(Transcribed page contents)
========================

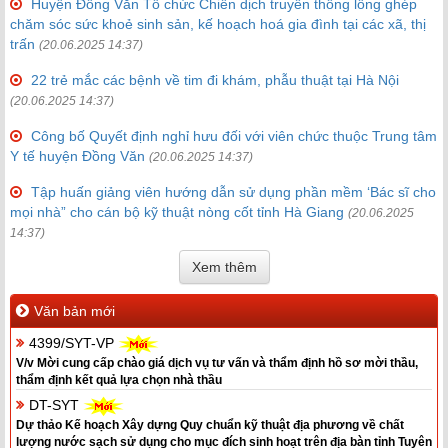
Huyện Đồng Văn Tổ chức Chiến dịch truyền thông lồng ghép
chăm sóc sức khoẻ sinh sản, kế hoạch hoá gia đình tại các xã, thị
trấn
(20.06.2025 14:37)
22 trẻ mắc các bệnh về tim đi khám, phẫu thuật tại Hà Nội
(20.06.2025 14:37)
Công bố Quyết định nghỉ hưu đối với viên chức thuộc Trung tâm
Y tế huyện Đồng Văn
(20.06.2025 14:37)
Tập huấn giảng viên hướng dẫn sử dụng phần mềm ‘Bác sĩ cho
mọi nhà” cho cán bộ kỹ thuật nòng cốt tỉnh Hà Giang
(20.06.2025
14:37)
Xem thêm
Văn bản mới
4399/SYT-VP
V/v Mời cung cấp chào giá dịch vụ tư vấn và thẩm định hồ sơ mời thầu,
thẩm định kết quả lựa chọn nhà thầu
DT-SYT
Dự thảo Kế hoạch Xây dựng Quy chuẩn kỹ thuật địa phương về chất
lượng nước sạch sử dụng cho mục đích sinh hoạt trên địa bàn tỉnh Tuyên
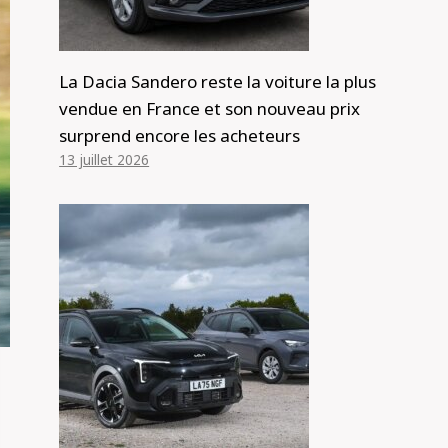
La Dacia Sandero reste la voiture la plus
vendue en France et son nouveau prix
surprend encore les acheteurs
13 juillet 2026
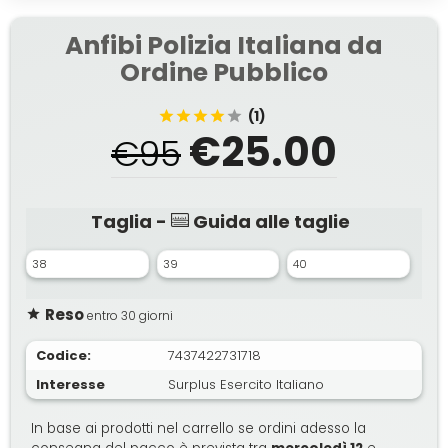
Infanterie
Brigade
Anfibi Polizia Italiana da
Ordine Pubblico
(1)
€25.00
€95
Taglia -
Guida alle taglie
38
39
40
Reso
entro 30 giorni
Codice:
7437422731718
Interesse
Surplus Esercito Italiano
In base ai prodotti nel carrello se ordini adesso la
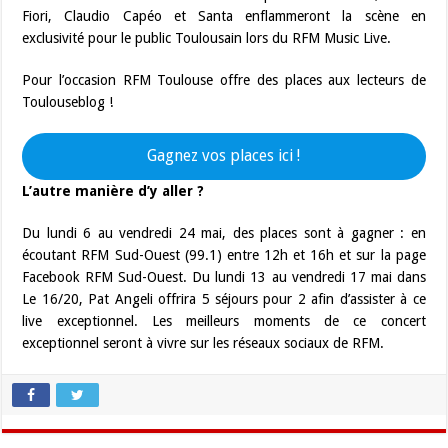
Fiori, Claudio Capéo et Santa enflammeront la scène en
exclusivité pour le public Toulousain lors du RFM Music Live.
Pour l’occasion RFM Toulouse offre des places aux lecteurs de
Toulouseblog !
Gagnez vos places ici !
L’autre manière d’y aller ?
Du lundi 6 au vendredi 24 mai, des places sont à gagner : en
écoutant RFM Sud-Ouest (99.1) entre 12h et 16h et sur la page
Facebook RFM Sud-Ouest. Du lundi 13 au vendredi 17 mai dans
Le 16/20, Pat Angeli offrira 5 séjours pour 2 afin d’assister à ce
live exceptionnel. Les meilleurs moments de ce concert
exceptionnel seront à vivre sur les réseaux sociaux de RFM.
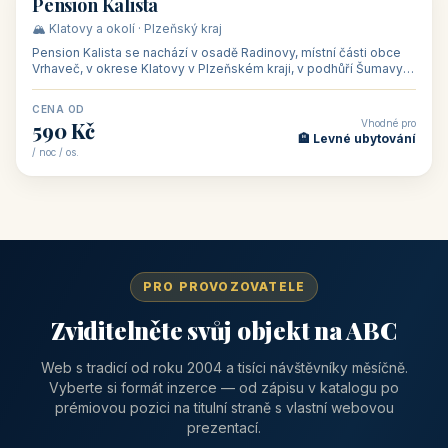
CENA OD
Vhodné pro
1 310 Kč
📅 Víkendové pobyty
/ noc / os.
👥 40
🏡 penzion
Pension Kalista
🏔️ Klatovy a okolí · Plzeňský kraj
Pension Kalista se nachází v osadě Radinovy, místní části obce
Vrhaveč, v okrese Klatovy v Plzeňském kraji, v podhůří Šumavy
— do města Klat
CENA OD
Vhodné pro
590 Kč
🏨 Levné ubytování
/ noc / os.
PRO PROVOZOVATELE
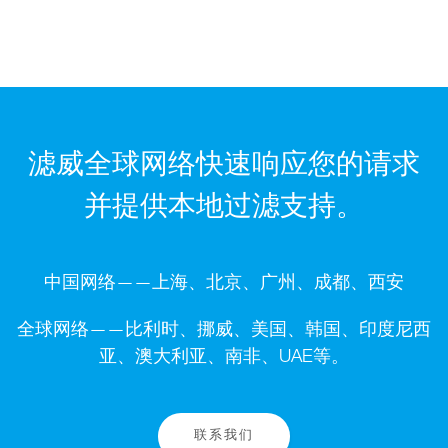
滤威全球网络快速响应您的请求
并提供本地过滤支持。
中国网络——上海、北京、广州、成都、西安
全球网络——比利时、挪威、美国、韩国、印度尼西
亚、澳大利亚、南非、UAE等。
联系我们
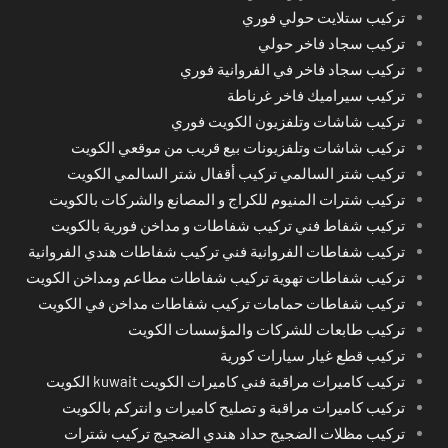
تركيب ستلايت حولي فوري
تركيب سجاد فاخر حولي
تركيب سجاد فاخر في الفروانية فوري
تركيب سيراميك فاخر غرناطة
تركيب شاشات وتلفزيون الكويت فوري
تركيب شاشات وتلفزيونات بيع قريب من موقعي الكويت
تركيب شتر السالمي تركيب أقفال شتر السالمي الكويت
تركيب شترات المنيوم للكراج و المصانع والشركات بالكويت
تركيب شفاط فني تركيب شفاطات و مداخن فورية بالكويت
تركيب شفاطات الفروانية فني تركيب شفاطات هندي الفروانية
تركيب شفاطات تهوية تركيب شفاطات مطاعم ومداخن الكويت
تركيب شفاطات حمامات تركيب شفاطات مداخن في الكويت
تركيب طابعات للشركات والمؤسسات الكويت
تركيب قطع غيار سيارات كورية
تركيب كاميرات مراقبة فني كاميرات الكويت kuwait الكويت
تركيب كاميرات مراقبة و تصليح كاميرات و انتركم بالكويت
تركيب مظلات الضجيج حداد هندي الضجيج تركيب شترات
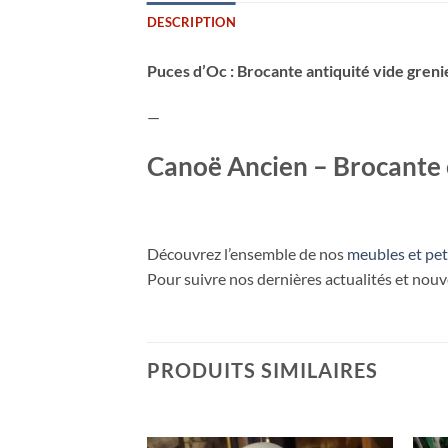
DESCRIPTION
Puces d’Oc : Brocante antiquité vide greni
—
Canoë Ancien – Brocante e
Découvrez l’ensemble de nos
meubles et pet
Pour suivre nos dernières actualités et nou
PRODUITS SIMILAIRES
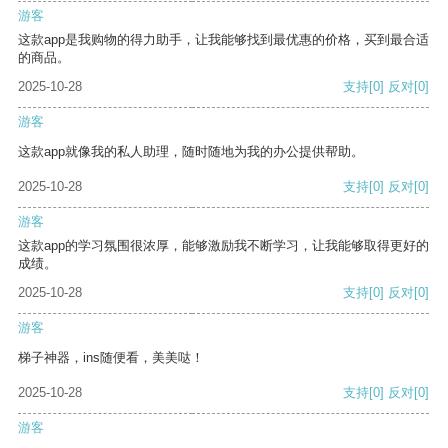
游客
这款app是我购物的得力助手，让我能够找到最优惠的价格，买到最合适
的商品。
2025-10-28
支持
[0]
反对
[0]
游客
这款app就像我的私人助理，随时随地为我的办公提供帮助。
2025-10-28
支持
[0]
反对
[0]
游客
这款app的学习氛围很浓厚，能够激励我不断学习，让我能够取得更好的
成绩。
2025-10-28
支持
[0]
反对
[0]
游客
梯子神器，ins随便看，美美哒！
2025-10-28
支持
[0]
反对
[0]
游客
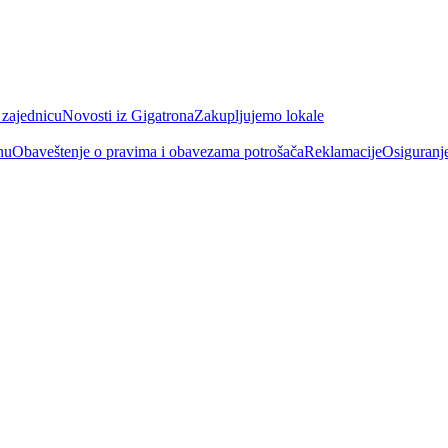
 zajednicu
Novosti iz Gigatrona
Zakupljujemo lokale
nu
Obaveštenje o pravima i obavezama potrošača
Reklamacije
Osiguranj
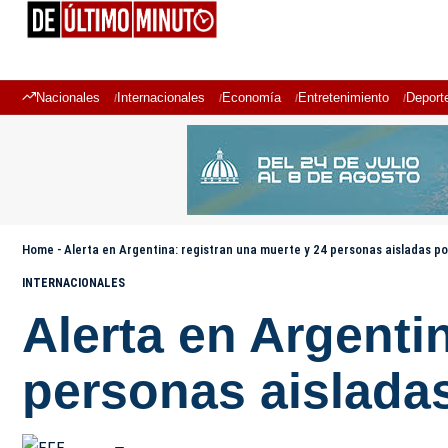
Nacionales
Internacionales
Economía
Entretenimiento
Deport
Home
-
Alerta en Argentina: registran una muerte y 24 personas aisladas po
INTERNACIONALES
Alerta en Argenti
personas aisladas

========================

Pull every line containing "Alerta" from the entries above and copy it.

- [Response for this exercise]
Alerta en Argentina: registran una muerte y 24 personas aisladas po
Alerta en Argenti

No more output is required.